The received data includes audio data for a plurality of audio signals representing audio sources within the environment. Audio data specifically includes a plurality of audio signals, where each of the audio signals represents one audio source (and thus the audio signal describes sound from the audio source).

Additionally, receiver 501 receives metadata about audio sources and/or environment.

Metadata for an individual audio signal/source may include a (relative) signal level indication for the audio source, where the signal level indication may indicate the level/energy/amplitude of the sound source represented by the audio signal. Metadata for a source may also include directional data that indicates the directionality of sound radiation from the sound source. Directional data for an audio signal may describe, for example, the gain pattern and may specifically describe the relative gain/energy density for the audio source in directions different from the location of the audio source. Metadata may also include other data, such as, for example, an indication of the nominal, starting or current (or possibly static) position of the audio source.

Receiver 501 further receives metadata representing the acoustic environment. Specifically, receiver 501 receives metadata containing reverberation parameters that describe the reverberation properties of the environment.

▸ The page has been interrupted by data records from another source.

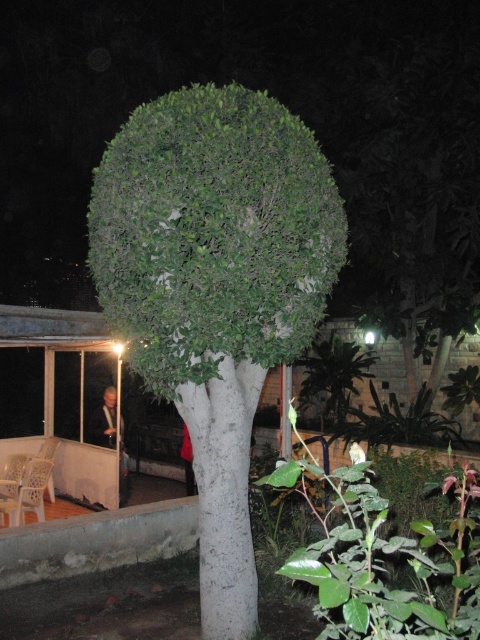 Question: Can you confirm if green leafy tree at center is positioned to the left of white plastic chair at lower left?

Choices:
 (A) yes
 (B) no

Answer: (B)

Question: Is green leafy tree at center further to camera compared to white plastic chair at lower left?

Choices:
 (A) no
 (B) yes

Answer: (A)

Question: Is green leafy tree at center thinner than white plastic chair at lower left?

Choices:
 (A) yes
 (B) no

Answer: (B)

Question: Which point is closer to the camera taking this photo?

Choices:
 (A) (190, 337)
 (B) (22, 484)

Answer: (A) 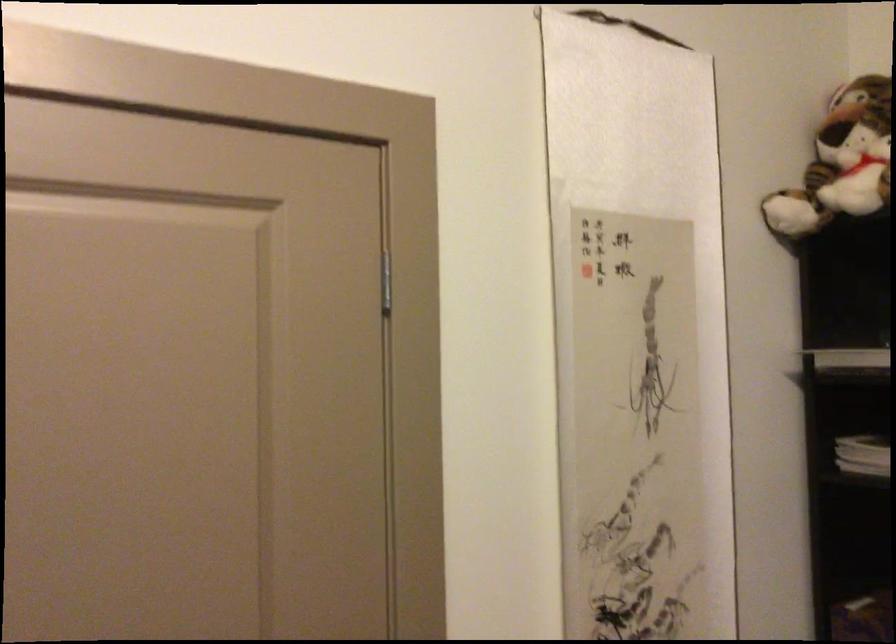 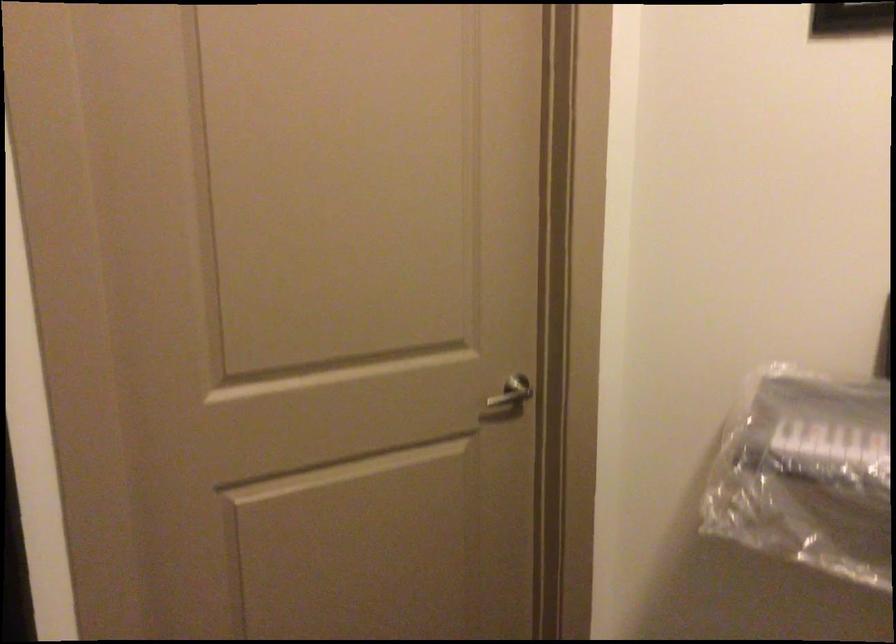 Question: The images are taken continuously from a first-person perspective. In which direction is your viewpoint rotating?

Choices:
 (A) Left
 (B) Right
 (C) Up
 (D) Down

Answer: (B) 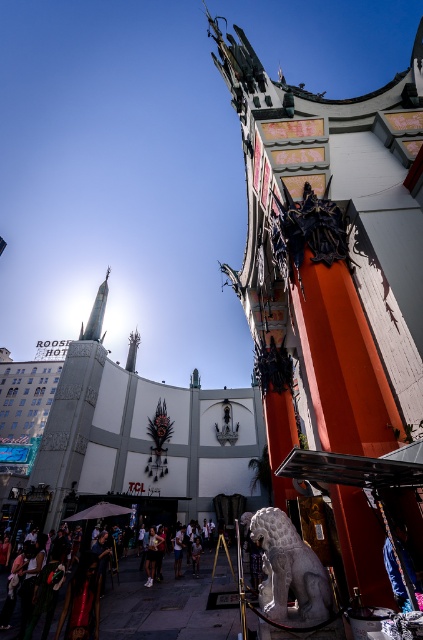 You are standing in front of the TCL Chinese Theatre and want to take a photo of the dark bronze statue at upper center. If your camera has a maximum focus range of 30 meters, will it be able to capture the statue clearly?

The dark bronze statue at upper center and viewer are 29.24 meters apart. Since the distance is within the camera maximum focus range of 30 meters, the camera can capture the statue clearly.

You are a photographer standing in front of the TCL Chinese Theatre. You notice a dark bronze statue at upper center and a white cotton shirt at center. Which object is shorter in height?

The dark bronze statue at upper center is shorter than the white cotton shirt at center. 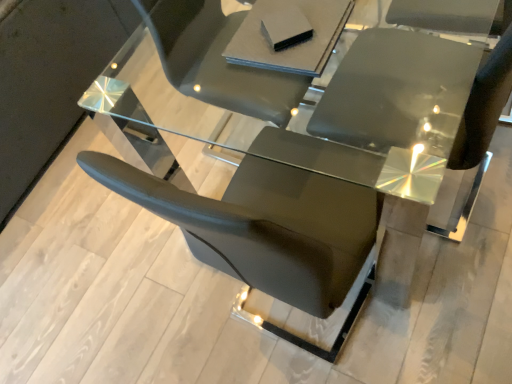 Question: Can you confirm if glossy black chair at center is smaller than matte gray book at upper center, which is the second table from front to back?

Choices:
 (A) yes
 (B) no

Answer: (B)

Question: From the image's perspective, is glossy black chair at center beneath matte gray book at upper center, the 1th table in the bottom-to-top sequence?

Choices:
 (A) no
 (B) yes

Answer: (B)

Question: Is glossy black chair at center positioned beyond the bounds of matte gray book at upper center, placed as the 1th table when sorted from back to front?

Choices:
 (A) yes
 (B) no

Answer: (A)

Question: Can you confirm if glossy black chair at center is taller than matte gray book at upper center, which is the second table from front to back?

Choices:
 (A) no
 (B) yes

Answer: (B)

Question: Can matte gray book at upper center, the 1th table in the bottom-to-top sequence, be found inside glossy black chair at center?

Choices:
 (A) no
 (B) yes

Answer: (B)

Question: Are glossy black chair at center and matte gray book at upper center, the 1th table in the bottom-to-top sequence, located far from each other?

Choices:
 (A) yes
 (B) no

Answer: (B)

Question: Could you tell me if transparent glass table at center, which is the 2th table in back-to-front order, is turned towards matte gray book at upper center, placed as the 1th table when sorted from back to front?

Choices:
 (A) yes
 (B) no

Answer: (B)

Question: From a real-world perspective, is transparent glass table at center, which is the 2th table in back-to-front order, positioned over matte gray book at upper center, positioned as the 2th table in top-to-bottom order, based on gravity?

Choices:
 (A) no
 (B) yes

Answer: (A)

Question: Can you confirm if transparent glass table at center, which is the 2th table in back-to-front order, is smaller than matte gray book at upper center, which is the second table from front to back?

Choices:
 (A) no
 (B) yes

Answer: (A)

Question: Are transparent glass table at center, arranged as the 1th table when viewed from the top, and matte gray book at upper center, which is the second table from front to back, beside each other?

Choices:
 (A) yes
 (B) no

Answer: (B)

Question: From the image's perspective, does transparent glass table at center, arranged as the 1th table when viewed from the top, appear lower than matte gray book at upper center, the 1th table in the bottom-to-top sequence?

Choices:
 (A) no
 (B) yes

Answer: (A)

Question: From a real-world perspective, is transparent glass table at center, arranged as the first table when viewed from the front, located beneath glossy black chair at center?

Choices:
 (A) yes
 (B) no

Answer: (A) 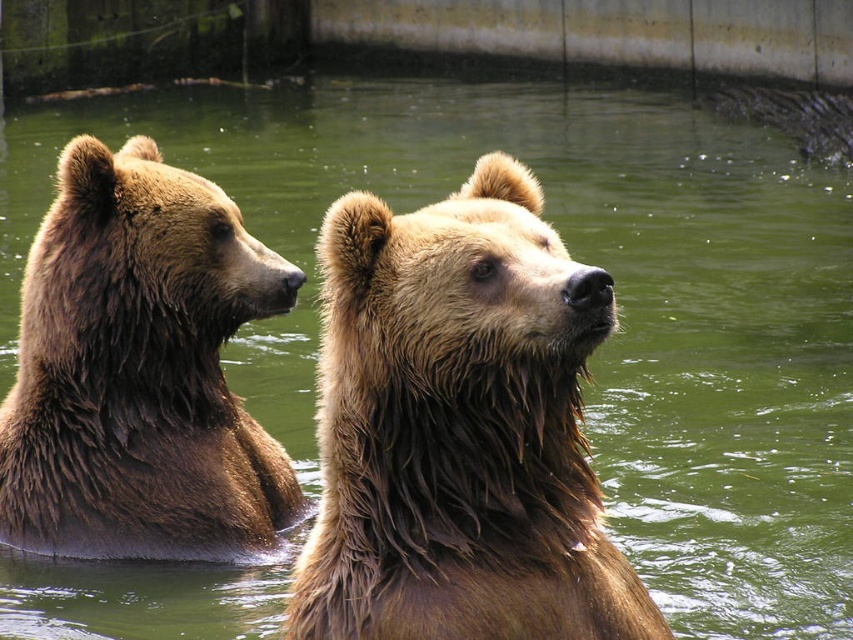 Question: Is wet fur bear at center behind shaggy brown bear at center?

Choices:
 (A) yes
 (B) no

Answer: (B)

Question: Which of the following is the farthest from the observer?

Choices:
 (A) (490, 262)
 (B) (231, 408)

Answer: (B)

Question: Can you confirm if wet fur bear at center is positioned above shaggy brown bear at center?

Choices:
 (A) no
 (B) yes

Answer: (A)

Question: Considering the relative positions of wet fur bear at center and shaggy brown bear at center in the image provided, where is wet fur bear at center located with respect to shaggy brown bear at center?

Choices:
 (A) right
 (B) left

Answer: (A)

Question: Which point is closer to the camera?

Choices:
 (A) (234, 458)
 (B) (451, 369)

Answer: (B)

Question: Which object is closer to the camera taking this photo?

Choices:
 (A) wet fur bear at center
 (B) shaggy brown bear at center

Answer: (A) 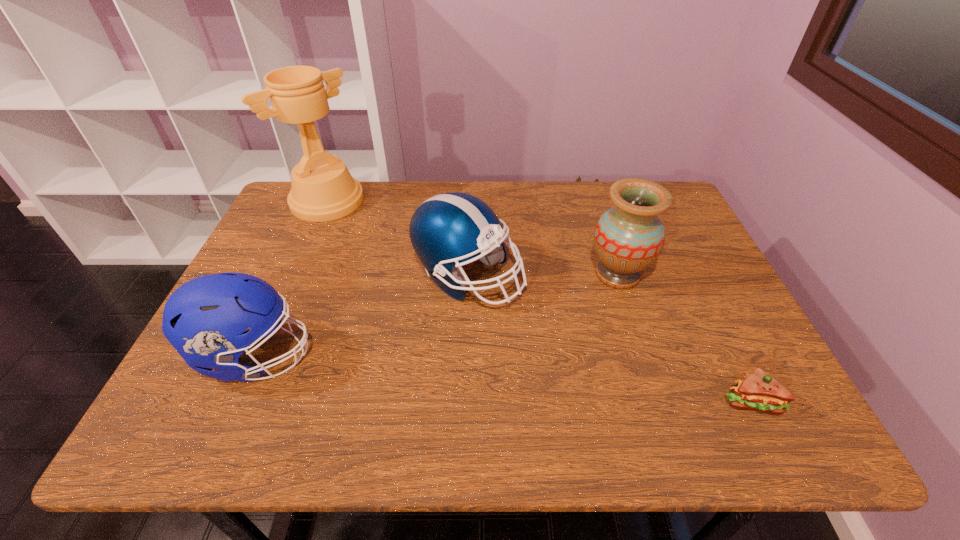 Where is `free space at the far edge of the desktop`? The image size is (960, 540). free space at the far edge of the desktop is located at coordinates (564, 221).

Locate an element on the screen. vacant space at the near edge of the desktop is located at coordinates (443, 417).

The height and width of the screenshot is (540, 960). Identify the location of vacant space at the left edge of the desktop. (290, 303).

Identify the location of free region at the right edge of the desktop. The image size is (960, 540). (720, 282).

Locate an element on the screen. The height and width of the screenshot is (540, 960). free space between the left football helmet and the sandwich is located at coordinates (503, 378).

Where is `empty space between the rightmost object and the vase`? This screenshot has height=540, width=960. empty space between the rightmost object and the vase is located at coordinates (684, 338).

What are the coordinates of `empty location between the right football helmet and the award` in the screenshot? It's located at (397, 238).

The image size is (960, 540). Identify the location of free space between the farthest object and the rightmost object. (540, 301).

Where is `free spot between the left football helmet and the tallest object`? Image resolution: width=960 pixels, height=540 pixels. free spot between the left football helmet and the tallest object is located at coordinates (292, 278).

In order to click on free spot between the left football helmet and the right football helmet in this screenshot , I will do `click(362, 316)`. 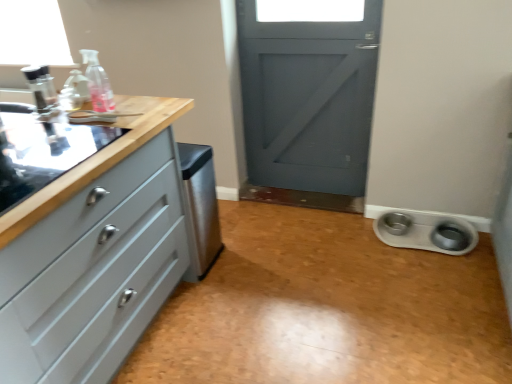 Question: Based on their positions, is white glossy pet bowls at lower right located to the left or right of satin stainless steel dishwasher at center?

Choices:
 (A) left
 (B) right

Answer: (B)

Question: Is white glossy pet bowls at lower right taller or shorter than satin stainless steel dishwasher at center?

Choices:
 (A) tall
 (B) short

Answer: (B)

Question: Which of these objects is positioned farthest from the satin stainless steel dishwasher at center?

Choices:
 (A) white plastic pet bowls at lower right
 (B) white glossy pet bowls at lower right
 (C) black glass sink at left
 (D) transparent plastic bottle at upper left
 (E) matte gray chest of drawers at left

Answer: (A)

Question: Which of these objects is positioned closest to the matte gray chest of drawers at left?

Choices:
 (A) black glass sink at left
 (B) satin stainless steel dishwasher at center
 (C) white plastic pet bowls at lower right
 (D) transparent plastic bottle at upper left
 (E) white glossy pet bowls at lower right

Answer: (A) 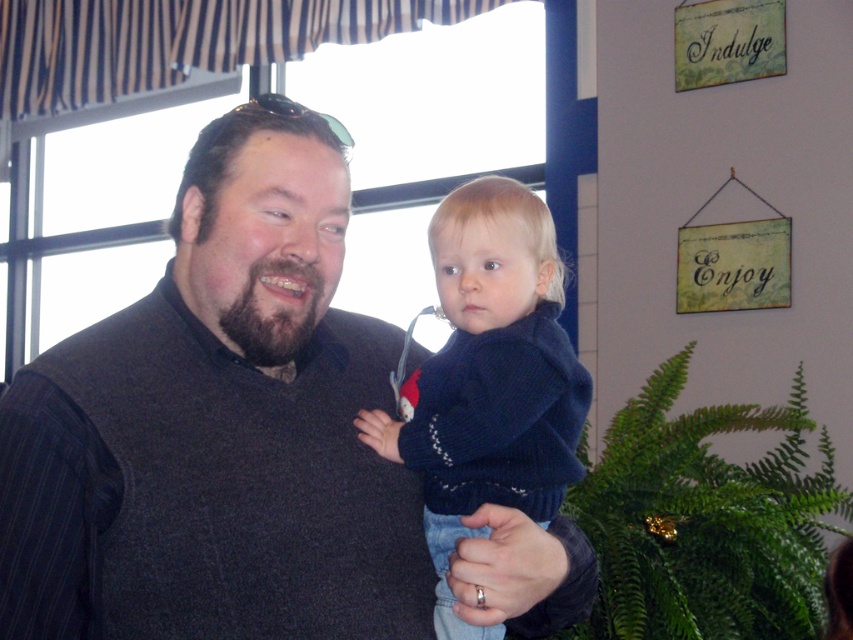 You are a tailor measuring sweaters for a customer. You see the dark gray sweater at center and the dark blue sweater at center. Which one has a larger size?

The dark gray sweater at center has a larger size compared to the dark blue sweater at center.

You are a photographer setting up for a family photo shoot. You notice two sweaters, the dark gray sweater at center and the dark blue sweater at center, hanging on the wall. Which sweater should you adjust to ensure it is more prominent in the photo?

The dark gray sweater at center is closer to the viewer than the dark blue sweater at center, so adjusting the dark blue sweater to bring it forward would make it more prominent in the photo. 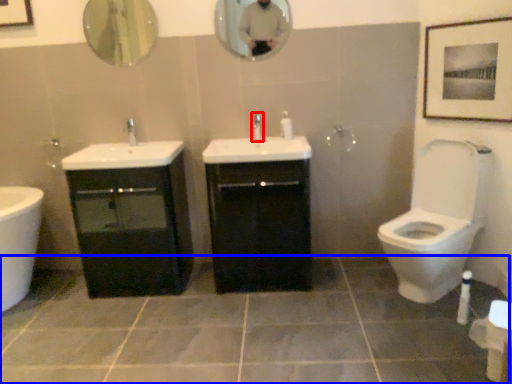 Question: Which object appears farthest to the camera in this image, tap (highlighted by a red box) or ceramic tile (highlighted by a blue box)?

Choices:
 (A) tap
 (B) ceramic tile

Answer: (A) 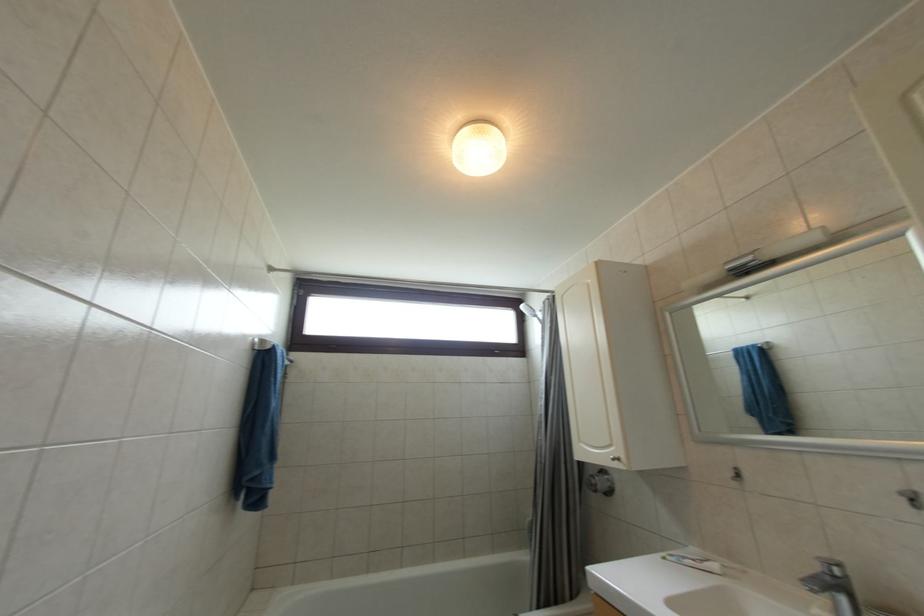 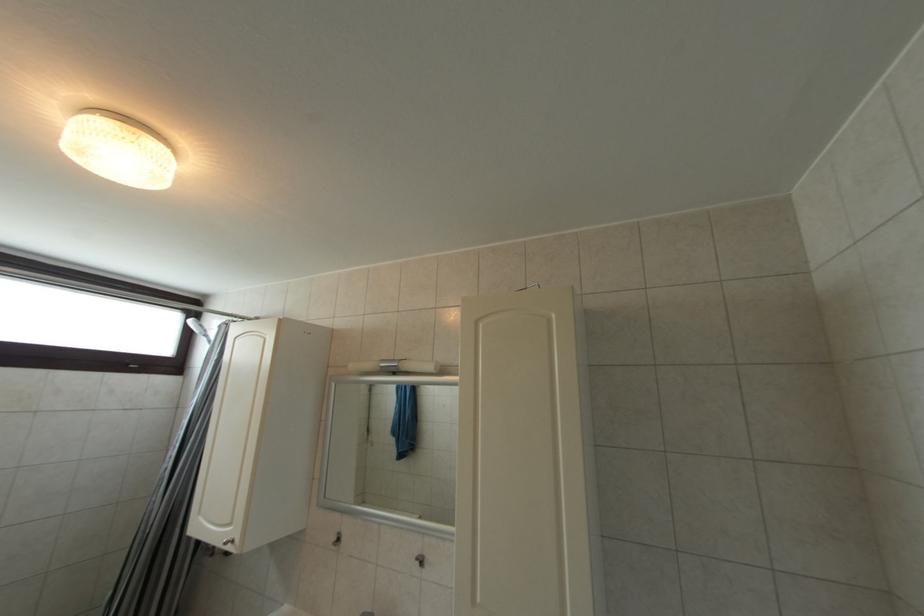 Question: The camera is either moving clockwise (left) or counter-clockwise (right) around the object. The first image is from the beginning of the video and the second image is from the end. Is the camera moving left or right when shooting the video?

Choices:
 (A) Left
 (B) Right

Answer: (A) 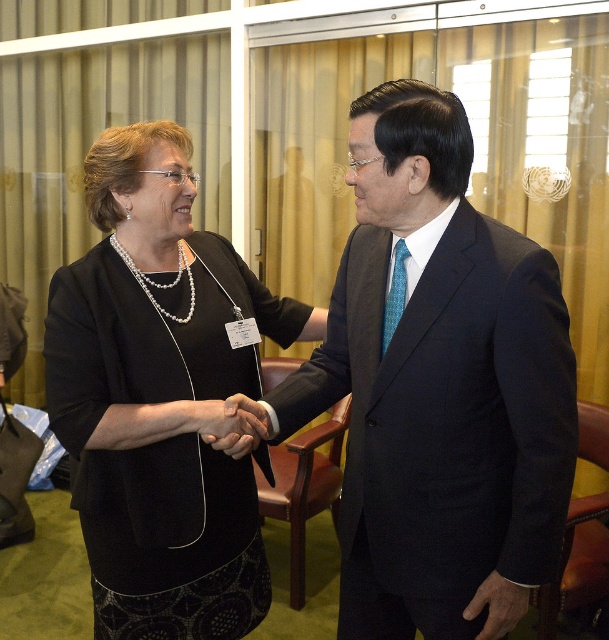 You are an event planner observing a formal meeting between two people. You notice the matte black suit at center and the smooth skin handshake at center. Which object is positioned higher in the image?

The matte black suit at center is taller than the smooth skin handshake at center, so the matte black suit at center is positioned higher in the image.

You are a photographer in the conference room. You want to capture a closeup of the smooth skin handshake at center. Based on the coordinates provided, where exactly should you focus your camera lens?

The smooth skin handshake at center is located at coordinates point (236, 424), so you should focus your camera lens there.

You are an event planner organizing a formal event and need to arrange seating for two guests. The guests are wearing the matte black suit at center and the smooth skin handshake at center. Based on their positions in the image, which guest should be seated to the right of the handshake during the event?

The matte black suit at center is positioned on the right side of the smooth skin handshake at center, so the guest in the matte black suit at center should be seated to the right of the handshake during the event. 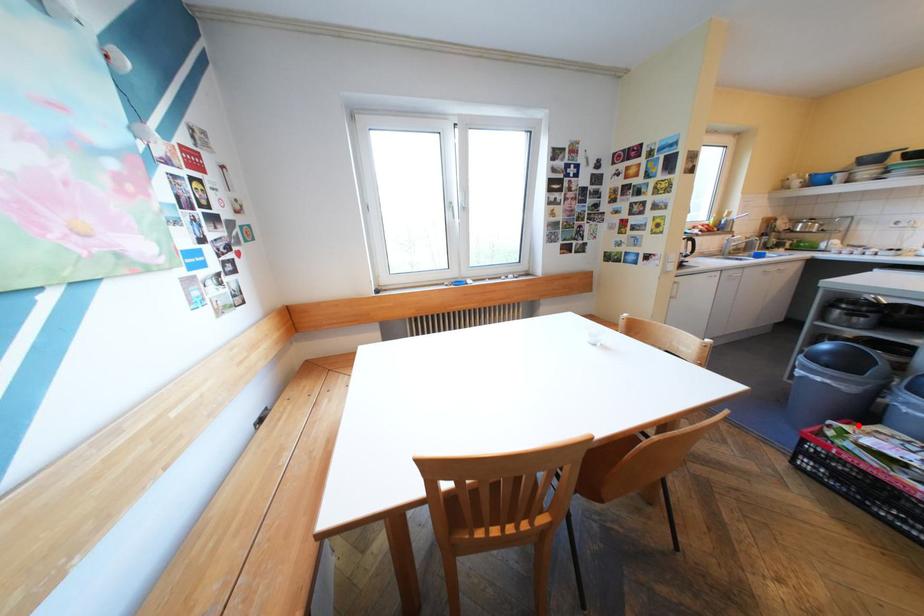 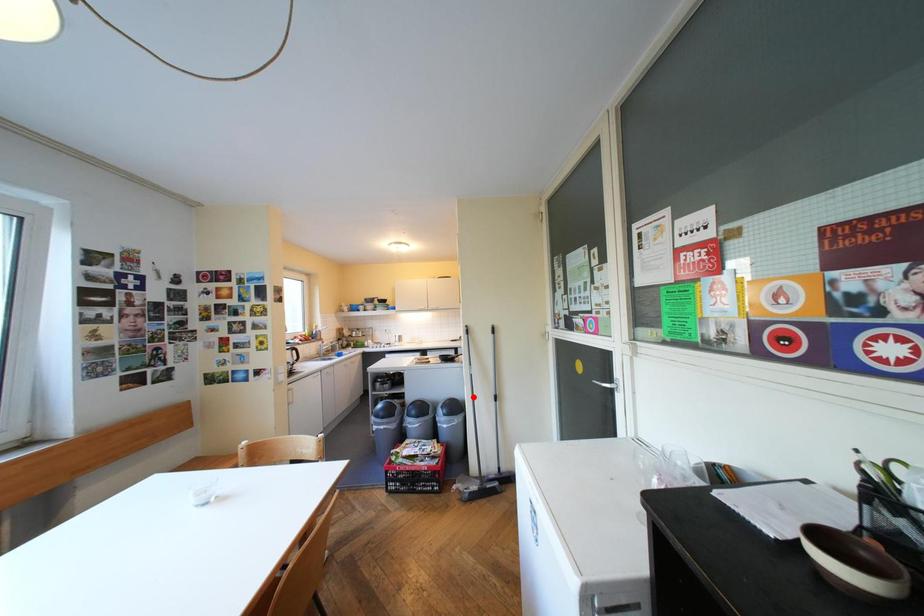 I am providing you with two images of the same scene from different viewpoints. A red point is marked on the first image and another point is marked on the second image. Is the red point in image1 aligned with the point shown in image2?

No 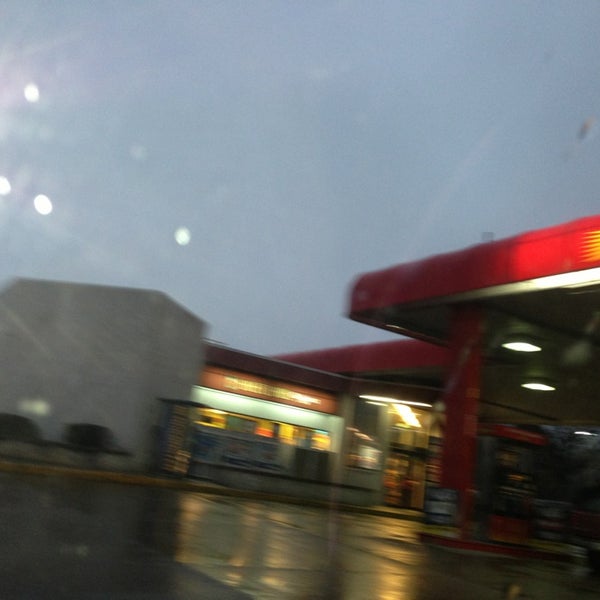 Where is `door`? The image size is (600, 600). door is located at coordinates (417, 486).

In particular, the metadata may include an indication of a reverberation decay rate parameter, and potentially also an indication of a reverberation delay parameter. The metadata may further include a reverberation energy parameter indicating the energy/level of reverberation.

For example, diffuse reverberation properties of room impulse response (RIR) can be expressed by parameters that can be communicated to the renderer via parameter data.

A parameter that at least partially describes the reverberation of the environment is the reverberation delay parameter. The reverberation delay parameter may indicate the delay of reverberation from an audio source. Specifically, the reverberation delay parameter may specifically indicate the start time (in the RIR) of the reverberant portion of the RIR.

In many embodiments, the metadata may include such an indication of when the diffuse reverberation signal should begin, i.e., may indicate a time delay associated with the diffuse reverberation signal. The time delay indication may specifically be in the form of a pre-delay.

Pre-delay can refer to the delay/lag in the RIR and can be defined as the threshold between early reflections and diffuse, late reverberation. Since this threshold typically occurs as part of a smooth transition from (more or less) discrete reflections to a mixture of fully interfering higher order reflections, a suitable threshold can be selected using a suitable evaluation/decision process. The decision may be made automatically based on analysis of the RIR, or may be calculated based on room dimensions and/or material properties.

Alternatively, a fixed threshold may be chosen, for example 80 ms to RIR. Pre-delay can be expressed in seconds, milliseconds, or samples. In the following description, it is assumed that the pre-delay is chosen to be after the point at which the reverberation actually spreads. However, if this is not the case, the described method may still work well.

Thus, the pre-delay represents the onset of the diffuse reverberation response from the onset of the source emission. For example, for the example shown in Figure 6, if the source starts emitting at t0 (e.g., t0 = 0), the direct sound reaches the user at t1 > t0, and the first reflection is at t2 > t2. It reaches the user at t1, and a defined threshold between early reflections and diffuse reverberation reaches the user at t3 > t2. Then, the pre-delay is t3 - t0. Pre-delay can be considered to reflect the propagation delay relative to the onset of diffuse reverberation.

In many embodiments, a reverberation delay parameter, for example in the form of a pre-delay, may be included in the metadata. However, in other embodiments, this may be a predetermined or fixed parameter. For example, the bitstream may conform to an appropriate audio standard or specification that defines a standard pre-delay, for which other reverberation parameters may be given (e.g., decay rate or reverberation energy parameters).

Another parameter that at least partially describes the reverberation of the environment is the reverberation decay rate parameter. The reverberation decay rate parameter may represent the level reduction rate for the reverberation of the environment, and may specifically represent the level reduction rate of the reverberation portion of the RIR. Specifically, the reverberation decay rate parameter may represent the slope of the reverberant portion of the RIR.

The reverberation decay rate parameter can indicate the level deviation for a reverb as a function of time/lag/delay, and specifically the level of decay/decay of the reverb (and specifically the reverberant portion of the RIR) as a function of lag/time. there is. In some embodiments, the reverberation decay rate parameter is a parameter representing the average number of decibels (dB) decay of the reverberation response per unit of time (e.g., per second), or a linear amplitude or energy domain (e.g., ) may be the exponential coefficient for the exponential equation that describes the level decay in

Reverberation decay rate parameters may vary between different embodiments. In many embodiments, this may be, for example, the T ₆₀ , T ₃₀ , or T ₂₀ parameters known by those skilled in the art, which are the time it takes for the reverberant energy to decay by 60 dB (30 and 20 dB, respectively). represents. For example, given the time corresponding to a 60 dB drop in the energy decay curve (EDC), this is given by the integral equation:

Is Alternatively, it may be the point where the room impulse response (RIR(t)) disappears into the noise floor of RIR.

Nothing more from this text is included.